_Activity_.
Your output is to consist only of the line containing "направлении: улица Шаляпина —" and the lines after it, through the end of the data, reproduced exactly.

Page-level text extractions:
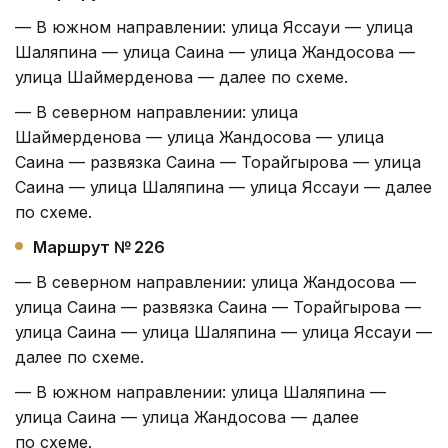
— В южном направлении: улица Яссауи — улица
Шаляпина — улица Саина — улица Жандосова —
улица Шаймерденова — далее по схеме.
— В северном направлении: улица
Шаймерденова — улица Жандосова — улица
Саина — развязка Саина — Торайгырова — улица
Саина — улица Шаляпина — улица Яссауи — далее
по схеме.
Маршрут № 226
— В северном направлении: улица Жандосова —
улица Саина — развязка Саина — Торайгырова —
улица Саина — улица Шаляпина — улица Яссауи —
далее по схеме.
— В южном направлении: улица Шаляпина —
улица Саина — улица Жандосова — далее
по схеме.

_Task answer_.
— В южном направлении: улица Шаляпина —
улица Саина — улица Жандосова — далее
по схеме.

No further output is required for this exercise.